(Stored entries)
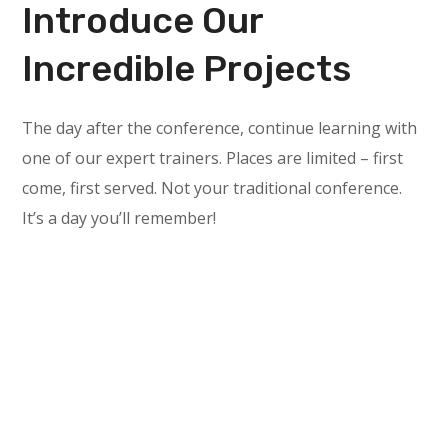
Introduce Our
Incredible Projects
The day after the conference, continue learning with
one of our expert trainers. Places are limited – first
come, first served. Not your traditional conference.
It’s a day you’ll remember!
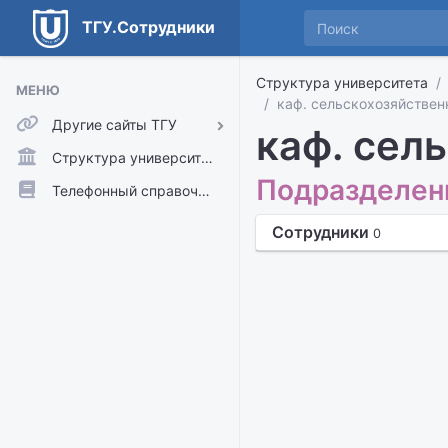
ТГУ.Сотрудники
Структура университета
МЕНЮ
каф. сельскохозяйствен
Другие сайты ТГУ
каф. сел
ТГУ.Аккаунты
Структура университета
Подразделени
ТГУ.Расписание
Телефонный справочник
Главный сайт ТГУ
Сотрудники
0
Moodle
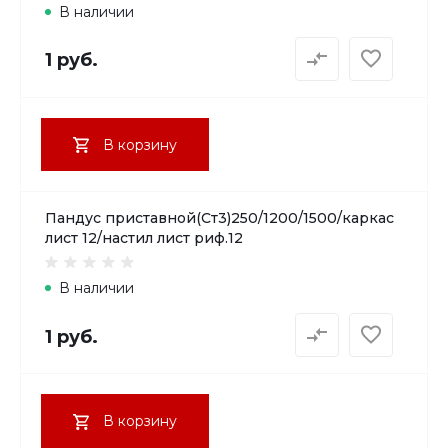
В наличии
1 руб.
В корзину
Пандус приставной(Ст3)250/1200/1500/каркас
лист 12/настил лист риф.12
В наличии
1 руб.
В корзину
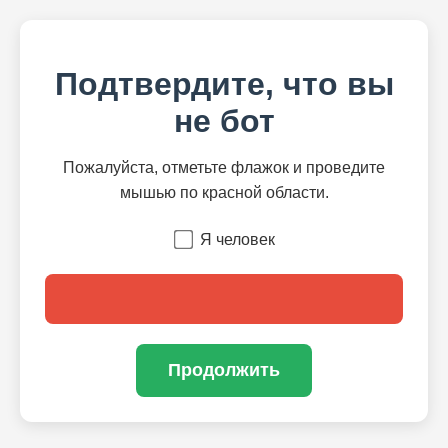
Подтвердите, что вы
не бот
Пожалуйста, отметьте флажок и проведите
мышью по красной области.
Я человек
Продолжить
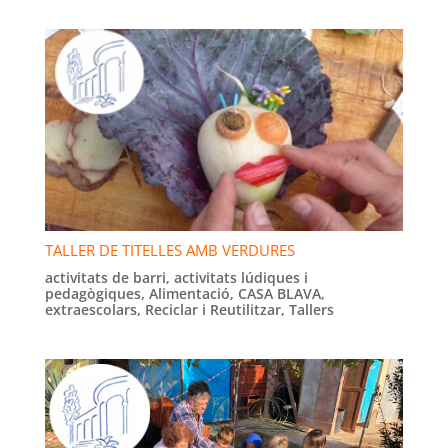
TALLER DE TITELLES AMB VERDURES
activitats de barri
,
activitats lúdiques i
pedagògiques
,
Alimentació
,
CASA BLAVA
,
extraescolars
,
Reciclar i Reutilitzar
,
Tallers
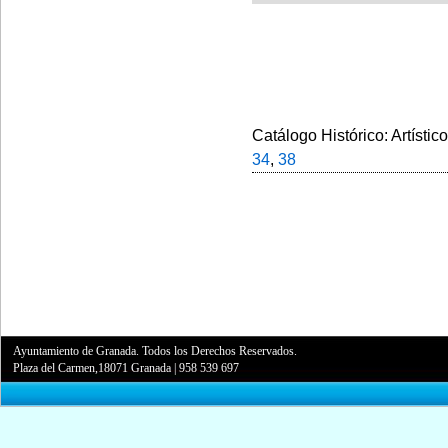
Catálogo Histórico: Artístic
34
,
38
Ayuntamiento de Granada. Todos los Derechos Reservados.
Plaza del Carmen,18071 Granada
|
958 539 697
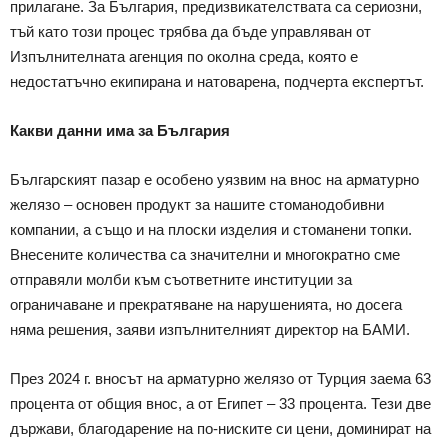
прилагане. За България, предизвикателствата са сериозни,
тъй като този процес трябва да бъде управляван от
Изпълнителната агенция по околна среда, която е
недостатъчно екипирана и натоварена, подчерта експертът.
Какви данни има за България
Българският пазар е особено уязвим на внос на арматурно
желязо – основен продукт за нашите стоманодобивни
компании, а също и на плоски изделия и стоманени топки.
Внесените количества са значителни и многократно сме
отправяли молби към съответните институции за
ограничаване и прекратяване на нарушенията, но досега
няма решения, заяви изпълнителният директор на БАМИ.
През 2024 г. вносът на арматурно желязо от Турция заема 63
процента от общия внос, а от Египет – 33 процента. Тези две
държави, благодарение на по-ниските си цени, доминират на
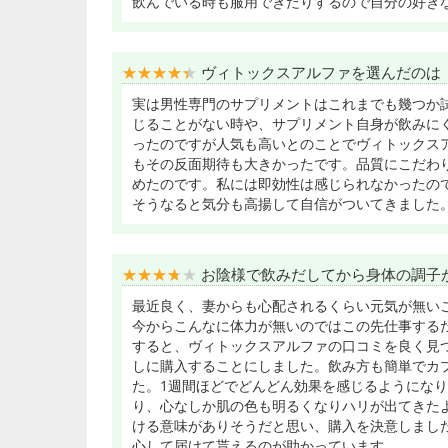
飲んでいる時も服用できたりするので自分の好き
★★★★★
★★★★★
ヴィトックスアルファを選んだのは
実は男性専門のサプリメントはこれまでも幾つか
じることがない時や、サプリメント自身が飲みに
ったのですが人気も高いとのことでヴィトックス
もその反面期待も大きかったです。品質にこだわ
めたのです。私には即効性は感じられなかったの
そうなると気分も高揚して自信がついてきました
★★★★★
★★★★★
お陰様で飲みだしてから身体の調子
最近良く、妻からも心配されるくらい元気が無い
今からこんなに体力が無いのではこの先仕事する
すると、ヴィトックスアルファの口コミを良く見
しに購入することにしました。飲み方も簡単でカ
た。1週間ほどでどんどん効果を感じるようにな
り、心なしか肌の色も明るくなりハリが出てきた
ける意味がありそうだと思い、購入を決意しまし
心して届けて貰えるのが助かっています。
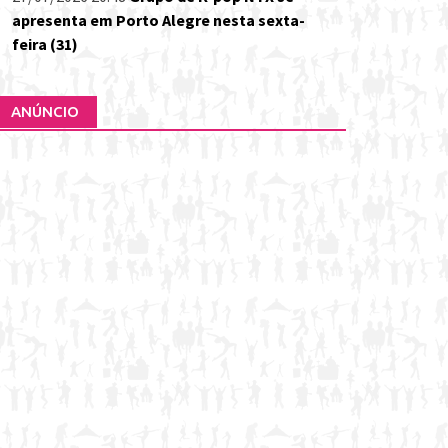
apresenta em Porto Alegre nesta sexta-
feira (31)
ANÚNCIO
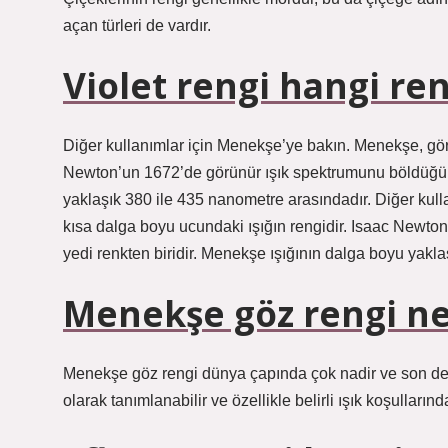
açan türleri de vardır.
Violet rengi hangi ren
Diğer kullanımlar için Menekşe’ye bakın. Menekşe, gör
Newton’un 1672’de görünür ışık spektrumunu böldüğünde
yaklaşık 380 ile 435 nanometre arasındadır. Diğer ku
kısa dalga boyu ucundaki ışığın rengidir. Isaac Newto
yedi renkten biridir. Menekşe ışığının dalga boyu yakl
Menekşe göz rengi ne
Menekşe göz rengi dünya çapında çok nadir ve son derec
olarak tanımlanabilir ve özellikle belirli ışık koşullarınd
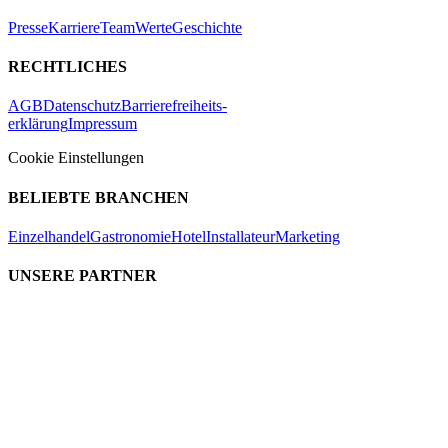
Presse
Karriere
Team
Werte
Geschichte
RECHTLICHES
AGB
Datenschutz
Barrierefreiheits-
erklärung
Impressum
Cookie Einstellungen
BELIEBTE BRANCHEN
Einzelhandel
Gastronomie
Hotel
Installateur
Marketing
UNSERE PARTNER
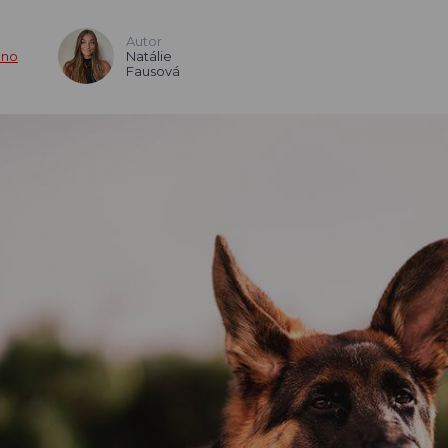
Autor
Natálie
eno
Fausová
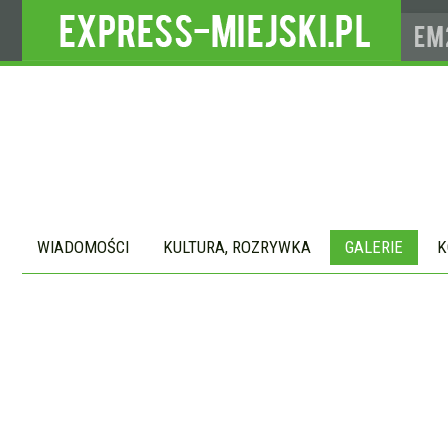
WIADOMOŚCI
KULTURA, ROZRYWKA
GALERIE
K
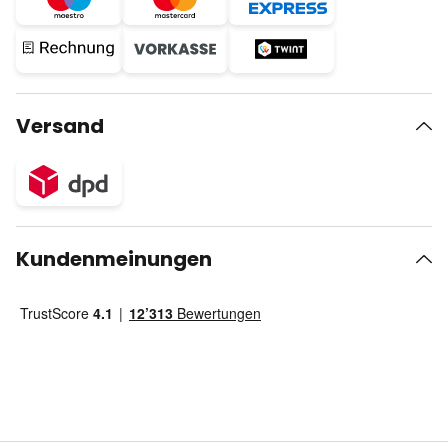
Versand
Kundenmeinungen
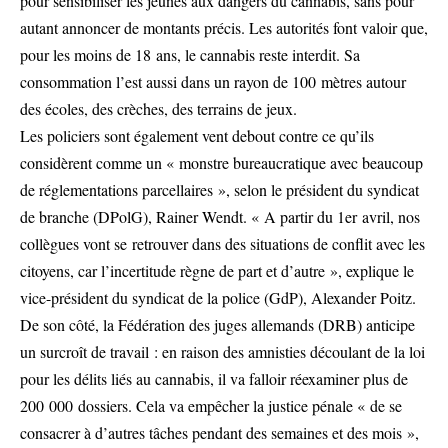
pour sensibiliser les jeunes aux dangers du cannabis, sans pour
autant annoncer de montants précis. Les autorités font valoir que,
pour les moins de 18 ans, le cannabis reste interdit. Sa
consommation l’est aussi dans un rayon de 100 mètres autour
des écoles, des crèches, des terrains de jeux.
Les policiers sont également vent debout contre ce qu’ils
considèrent comme un « monstre bureaucratique avec beaucoup
de réglementations parcellaires », selon le président du syndicat
de branche (DPolG), Rainer Wendt. « A partir du 1er avril, nos
collègues vont se retrouver dans des situations de conflit avec les
citoyens, car l’incertitude règne de part et d’autre », explique le
vice-président du syndicat de la police (GdP), Alexander Poitz.
De son côté, la Fédération des juges allemands (DRB) anticipe
un surcroît de travail : en raison des amnisties découlant de la loi
pour les délits liés au cannabis, il va falloir réexaminer plus de
200 000 dossiers. Cela va empêcher la justice pénale « de se
consacrer à d’autres tâches pendant des semaines et des mois »,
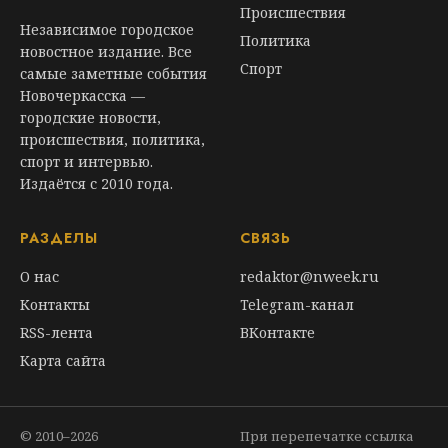
Происшествия
Независимое городское
Политика
новостное издание. Все
Спорт
самые заметные события
Новочеркасска —
городские новости,
происшествия, политика,
спорт и интервью.
Издаётся с 2010 года.
РАЗДЕЛЫ
СВЯЗЬ
О нас
redaktor@nweek.ru
Контакты
Telegram-канал
RSS-лента
ВКонтакте
Карта сайта
© 2010–2026
При перепечатке ссылка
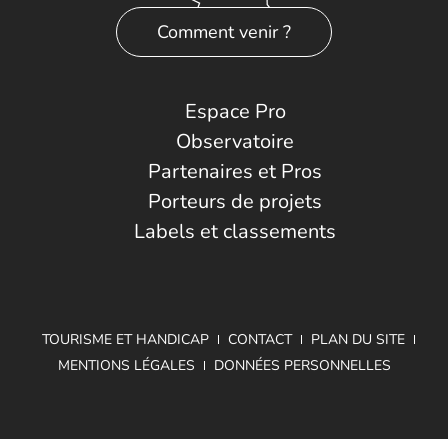
Comment venir ?
Espace Pro
Observatoire
Partenaires et Pros
Porteurs de projets
Labels et classements
TOURISME ET HANDICAP
CONTACT
PLAN DU SITE
MENTIONS LÉGALES
DONNÉES PERSONNELLES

• **What the task requires**
Copy each line from the data above that includes "dalga".

• **Result for this exercise**
kısa dalga boyu ucundaki ışığın rengidir. Isaac Newto
yedi renkten biridir. Menekşe ışığının dalga boyu yakl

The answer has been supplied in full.